Bazen elimizde birçok kitap oluyor ve hangisini okuyacağımıza karar veremiyoruz. Bazen de canımız bir kitap okumak istiyor ama bu kitabın ne olduğuna dair bir fikrimiz olmuyor. İşbu sebeple kurulan bu grupta, okuduğumuz kitaplar hakkında birbirimize yardımcı olabilir, okumak istediğimiz kitaplar hakkında fikir teatisinde* bulunabiliriz diye düşündüm.
* Hep cümle içinde kullanmak istemiştim buraya kısmetmiş.
eskiden kıyameti koparırdım bir dokunan olursa, altını çizmek ne ki... ama sonra anladım ki kitaba değer vermek demek hiç dokunmamak değil. altını çiziyorum artık, deftere de yazıyorum, tek tek nereleri çizmişim aramak yerine o açıdan kullanışlı oluyor. yalnızca önceden başkasının işaretlediği kitabı okurken biraz dikkatim dağılıyor, kendi fikirlerimi duyamıyorum gibi geliyor bana. ama tavsiyem; çizin. çizdikçe değeri artıyor.
Şu saçma sapan ve bir gün herşeyin yitip gideceği dünyada değil bir kaç satırın altını çizmek o satırları yazmak dahi olsa olsa suya atılmış bir imzadan ibarettir. Ben sadece okumak ve sonra okuduğum herşeyi unutmak istiyorum. Onları hatırlamak değil.
Ben önceden kitaplarımın altını çizmezdim. Sonradan başladı bu alışkanlık. Kitabı ikinci defa gözden geçirdiğimde, bir evvelki okumamda neler dikkatimi çekmiş diyerek çıkarım yapmamı sağlıyor. Bir de günlük tuttuğum not defterime kaydediyorum. Ne bileyim, belki de anı biriktiriyorumdur okuduklarıma dair böylece.
Ben de sevmiyorum kitabı çizmeyi, hoşuma giden cümleleri ayrı bir deftere yazıyorum. Gerçi okurken durup bir yere yazmak yorucu oluyor kimi zaman ama sonrasında dönüp neleri yazmışım diye bakmayı seviyorum. Çizilmiş kitabı okumak da dikkatimi dağıtıyor biraz.
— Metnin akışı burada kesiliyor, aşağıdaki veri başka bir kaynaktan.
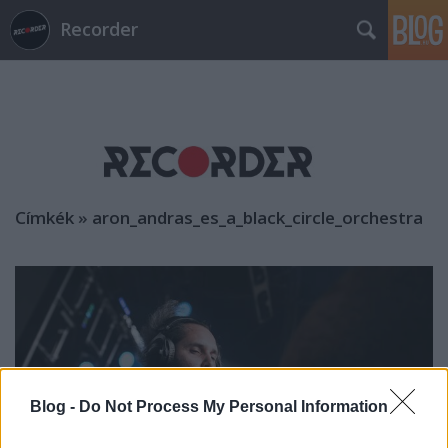
Recorder
Címkék
»
aron_andras_es_a_black_circle_orchestra
Blog -
Do Not Process My Personal Information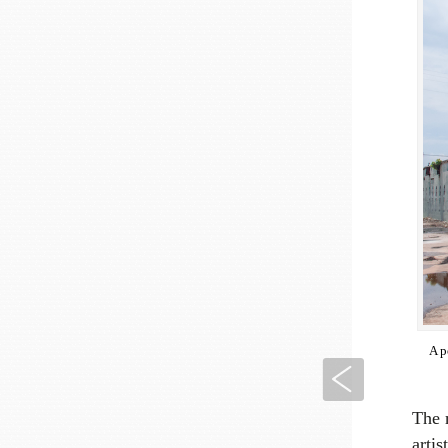
A p
Previous
The m
arti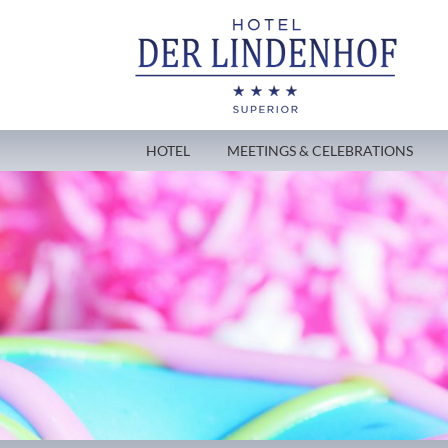
HOTEL
MEETINGS & CELEBRATIONS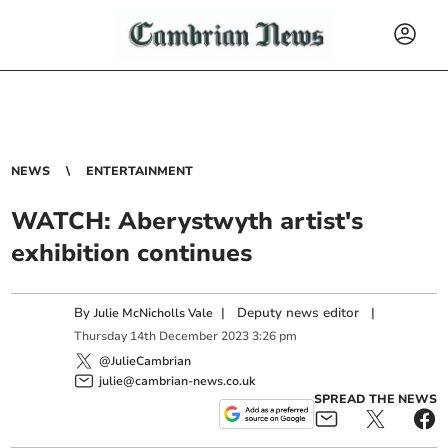
NEWS
ENTERTAINMENT
WATCH: Aberystwyth artist's
exhibition continues
By
|
Deputy news editor
|
Julie McNicholls Vale
Thursday
14
th
December
2023
3:26 pm
@JulieCambrian
julie@cambrian-news.co.uk
SPREAD THE NEWS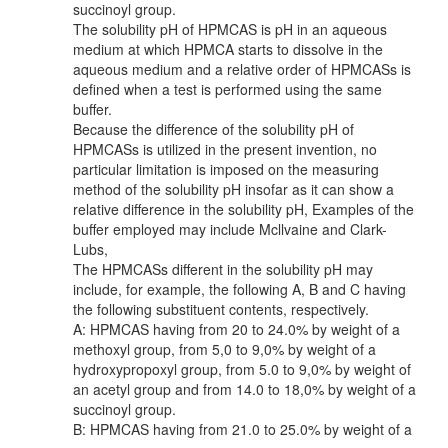
succinoyl group.
The solubility pH of HPMCAS is pH in an aqueous
medium at which HPMCA starts to dissolve in the
aqueous medium and a relative order of HPMCASs is
defined when a test is performed using the same
buffer.
Because the difference of the solubility pH of
HPMCASs is utilized in the present invention, no
particular limitation is imposed on the measuring
method of the solubility pH insofar as it can show a
relative difference in the solubility pH, Examples of the
buffer employed may include Mcllvaine and Clark-
Lubs,
The HPMCASs different in the solubility pH may
include, for example, the following A, B and C having
the following substituent contents, respectively.
A: HPMCAS having from 20 to 24.0% by weight of a
methoxyl group, from 5,0 to 9,0% by weight of a
hydroxypropoxyl group, from 5.0 to 9,0% by weight of
an acetyl group and from 14.0 to 18,0% by weight of a
succinoyl group.
B: HPMCAS having from 21.0 to 25.0% by weight of a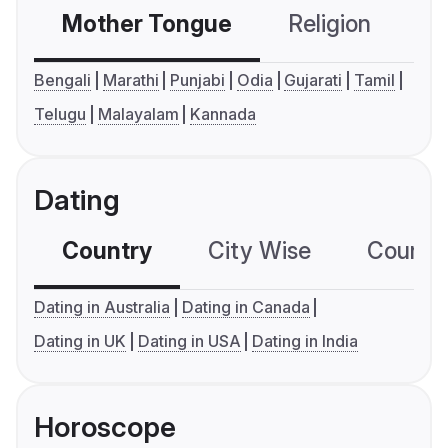
Mother Tongue
Religion
C
Bengali
Marathi
Punjabi
Odia
Gujarati
Tamil
Telugu
Malayalam
Kannada
Dating
Country
City Wise
Country
Dating in Australia
Dating in Canada
Dating in UK
Dating in USA
Dating in India
Horoscope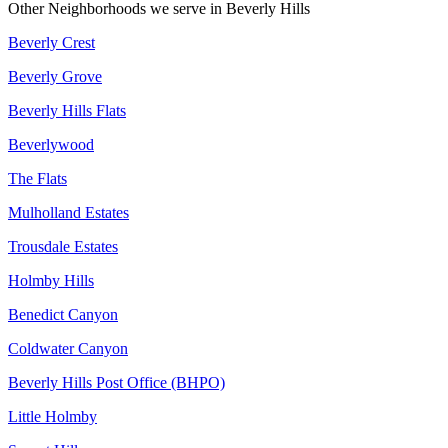
Other Neighborhoods we serve in
Beverly Hills
Beverly Crest
Beverly Grove
Beverly Hills Flats
Beverlywood
The Flats
Mulholland Estates
Trousdale Estates
Holmby Hills
Benedict Canyon
Coldwater Canyon
Beverly Hills Post Office (BHPO)
Little Holmby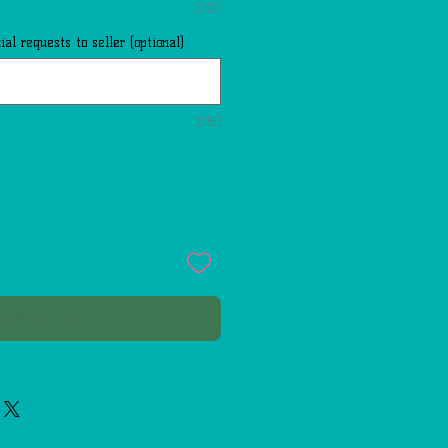
0/20
al requests to seller (optional)
0/50
Buy Now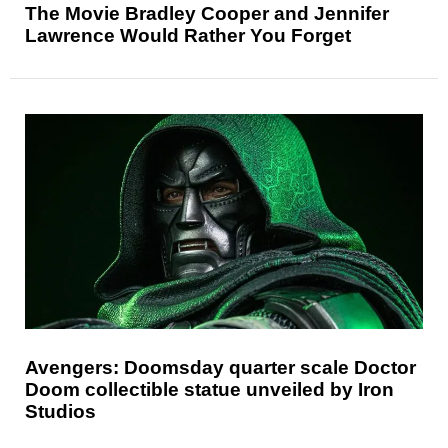
The Movie Bradley Cooper and Jennifer
Lawrence Would Rather You Forget
Avengers: Doomsday quarter scale Doctor
Doom collectible statue unveiled by Iron
Studios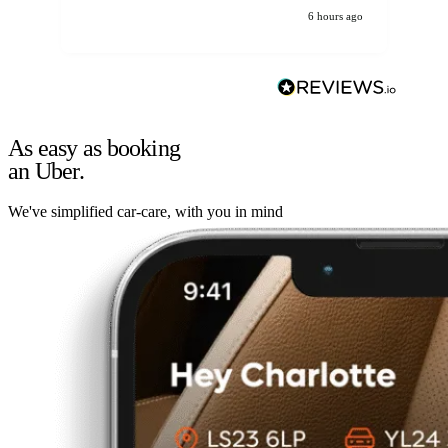
6 hours ago
As easy as booking
an Uber.
We've simplified car-care, with you in mind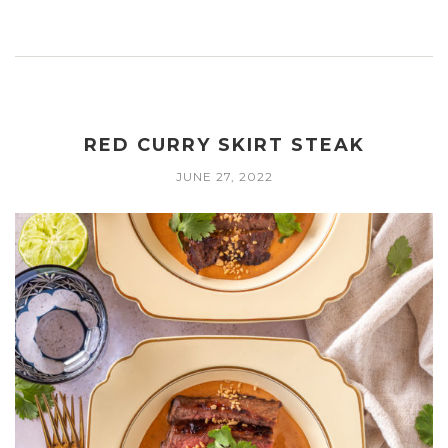
RED CURRY SKIRT STEAK
JUNE 27, 2022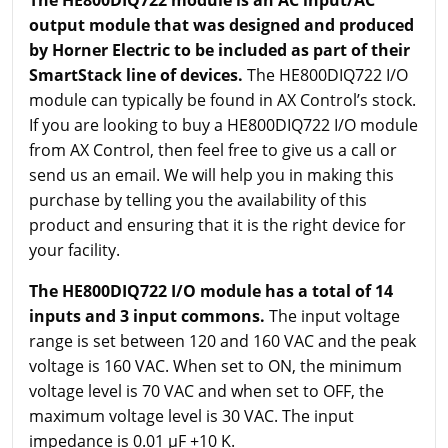
output module that was designed and produced
by Horner Electric to be included as part of their
SmartStack line of devices.
The HE800DIQ722 I/O
module can typically be found in AX Control’s stock.
If you are looking to buy a HE800DIQ722 I/O module
from AX Control, then feel free to give us a call or
send us an email. We will help you in making this
purchase by telling you the availability of this
product and ensuring that it is the right device for
your facility.
The HE800DIQ722 I/O module has a total of 14
inputs and 3 input commons.
The input voltage
range is set between 120 and 160 VAC and the peak
voltage is 160 VAC. When set to ON, the minimum
voltage level is 70 VAC and when set to OFF, the
maximum voltage level is 30 VAC. The input
impedance is 0.01 µF +10 K.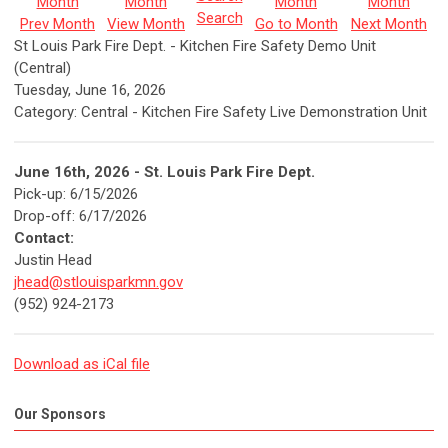
Search
Prev Month
View Month
Go to Month
Next Month
St Louis Park Fire Dept. - Kitchen Fire Safety Demo Unit
(Central)
Tuesday, June 16, 2026
Category: Central - Kitchen Fire Safety Live Demonstration Unit
June 16th
, 2026 - St. Louis Park Fire Dept.
Pick-up: 6/15/2026
Drop-off: 6/17/2026
Contact:
Justin Head
jhead@stlouisparkmn.gov
(952) 924-2173
Download as iCal file
Our Sponsors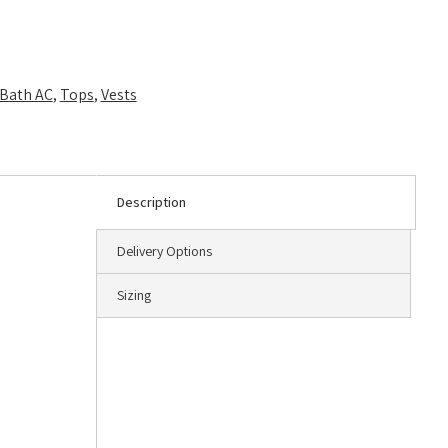
Bath AC
,
Tops
,
Vests
Description
Delivery Options
Sizing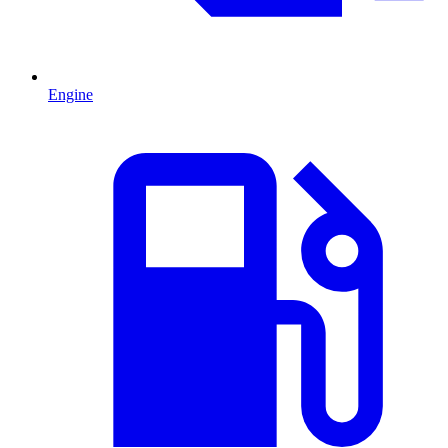
Engine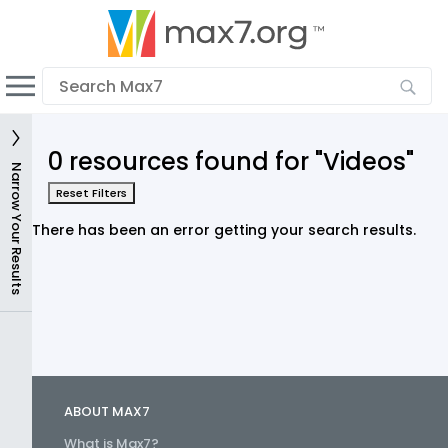
English
Dark mode
View low bandwidth mode
0 resources found for "Videos"
Upload your resources
Narrow Your Results
Reset Filters
Sign In
There has been an error getting your search results.
ABOUT MAX7
What is Max7?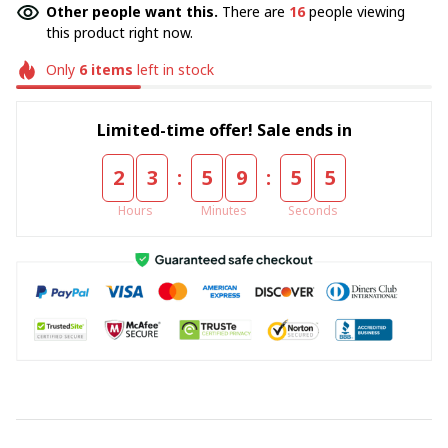
Other people want this.
There are
16
people viewing
this product right now.
Only
6
items
left in stock
Limited-time offer! Sale ends in
:
:
2
3
5
9
5
4
Hours
Minutes
Seconds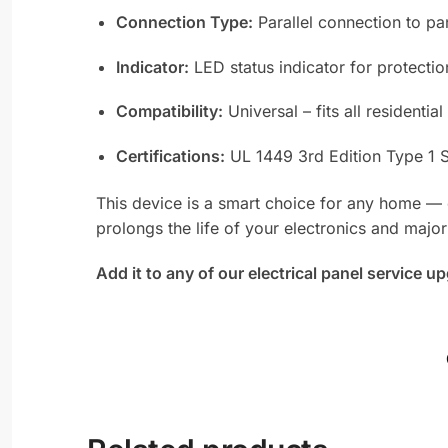
Connection Type:
Parallel connection to pa
Indicator:
LED status indicator for protectio
Compatibility:
Universal – fits all resident
Certifications:
UL 1449 3rd Edition Type 1 
This device is a smart choice for any home — es
prolongs the life of your electronics and major
Add it to any of our electrical panel service 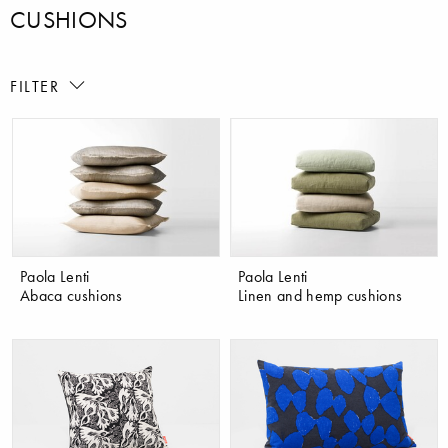
CUSHIONS
FILTER
Paola Lenti
Paola Lenti
Abaca cushions
Linen and hemp cushions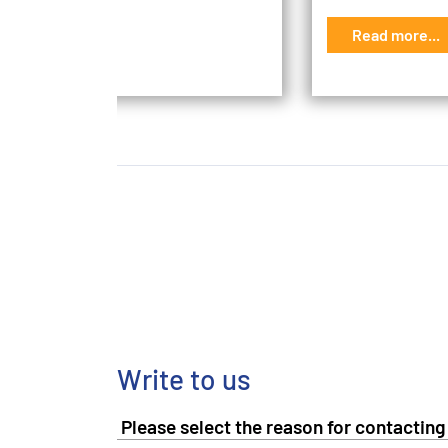
d more...
Read more...
Write to us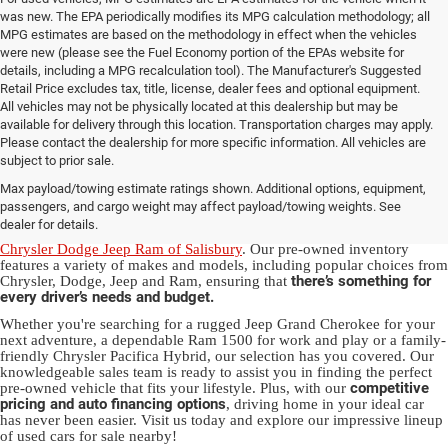
was new. The EPA periodically modifies its MPG calculation methodology; all
MPG estimates are based on the methodology in effect when the vehicles
were new (please see the Fuel Economy portion of the EPAs website for
details, including a MPG recalculation tool). The Manufacturer's Suggested
Retail Price excludes tax, title, license, dealer fees and optional equipment.
All vehicles may not be physically located at this dealership but may be
available for delivery through this location. Transportation charges may apply.
Please contact the dealership for more specific information. All vehicles are
Used Ram & Jeep Vehicles for Sale
subject to prior sale.
Max payload/towing estimate ratings shown. Additional options, equipment,
in Salisbury, NC
passengers, and cargo weight may affect payload/towing weights. See
dealer for details.
Discover a diverse array of quality used vehicles at
Randy Marion
Chrysler Dodge Jeep Ram of Salisbury
. Our pre-owned inventory
features a variety of makes and models, including popular choices from
there’s something for
Chrysler, Dodge, Jeep and Ram, ensuring that
every driver’s needs and budget.
Whether you're searching for a rugged Jeep Grand Cherokee for your
next adventure, a dependable Ram 1500 for work and play or a family-
friendly Chrysler Pacifica Hybrid, our selection has you covered. Our
knowledgeable sales team is ready to assist you in finding the perfect
competitive
pre-owned vehicle that fits your lifestyle. Plus, with our
pricing and auto financing options
, driving home in your ideal car
has never been easier. Visit us today and explore our impressive lineup
of used cars for sale nearby!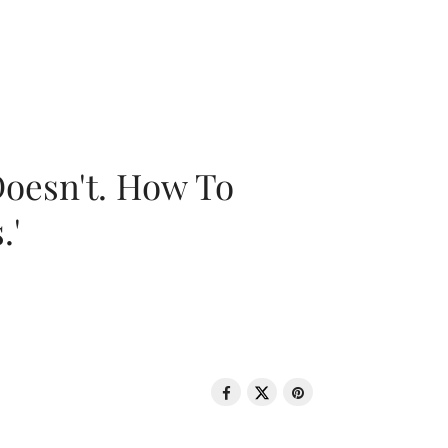
oesn't. How To
.'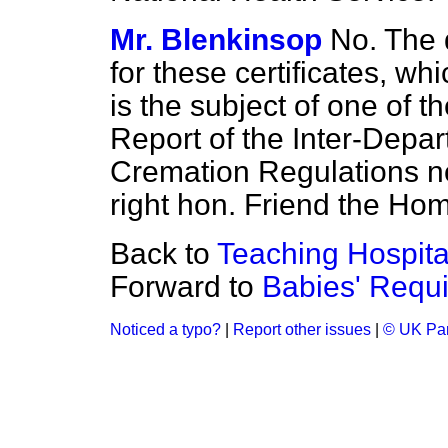
Mr. Blenkinsop
No. The 
for these certificates, whi
is the subject of one of 
Report of the Inter-Depa
Cremation Regulations n
right hon. Friend the Ho
Back to
Teaching Hospita
Forward to
Babies' Requi
Noticed a typo?
|
Report other issues
|
© UK Par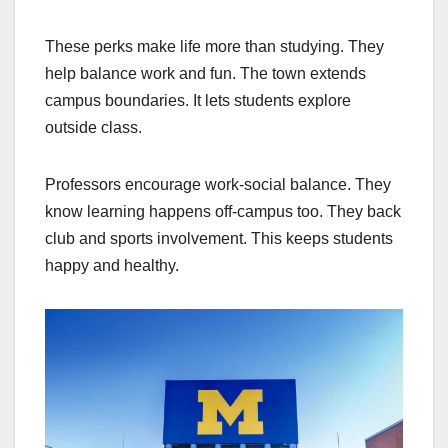
These perks make life more than studying. They
help balance work and fun. The town extends
campus boundaries. It lets students explore
outside class.
Professors encourage work-social balance. They
know learning happens off-campus too. They back
club and sports involvement. This keeps students
happy and healthy.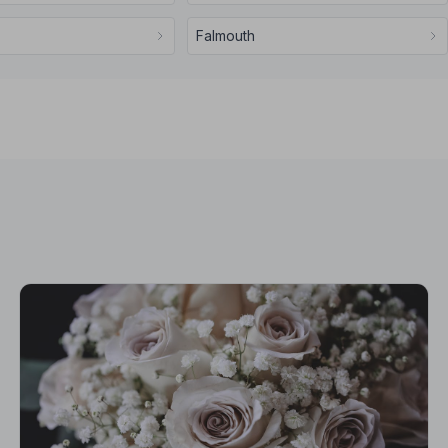
Falmouth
İstesem de hiç bir zaman başaramadığım eylem . Kitaplara kıyamadığımdan olsa gerek bu halim .
kitaptan kitaba değişiyor. mahur besteyi okurken integral işaretiyle hoşlandığım yerleri belirtmiştim mesela. başka bir kitabıma kıyamadığım için ayracının arkasına sayfa ve satır numarası yazmıştım. camus'nün yabancı'sını okurkense her şeyiyle bir çatışma içindeydim, satırları çiziyor, yanlarına düşüncelerimi, çelişkilerimi ve nedenlerimi yazıyordum.
okumak, okurken altını çizmek bile tek bir çerçevede olmamalı. çünkü her kitabı okurken aynı kişi olamayız diye düşünüyorum.
Fosforlu kalemlerle çizerim, istersem şekiller kondururum yanına. Sahip olduğumun, kitabın içinde yaşadığımın belirtisi gibi gelir bana. Geriye dönüp bakarım, benim için değer kazanır. Kitabın çizilince yıpranacağını da kesinlikle düşünmüyorum. Yıpratmak çok farklı. Misal: hikayenin içinde hikaye barınıyor, gibi.
Altını çizmeyi bende istiyorum ama kıyamıyorumda ne yapıcam bilmiyorum :(
Kitaplarım sarı pembe fosforlu kalemlerle çizilmiş yan taraflarına kurşun kalemle notlar alınmış oda yetmeyip sayfaları işaretlemek için kullandığım renkli kağıt işaretlerle doludur.Bitirdiğim kitabı birkaç ay sonra tekrar okur, notları gözden geçirir ,kaçırdığım bir şey varsa yine çizerim.post_itlerle doludur.Post-itlerde yaptığım araştırmalar yazılıdır.Alıntı defterlerimde vardır.
Çizmeye kıyamıyorum aslında tam karar da veremiyorum çizsem mi çizmesem mi diye. Post-it yapıştırıyordum bir ara, yine devam edeceğim galiba. Deftere yaz yaz bitmez, uğraşılacak iş değil.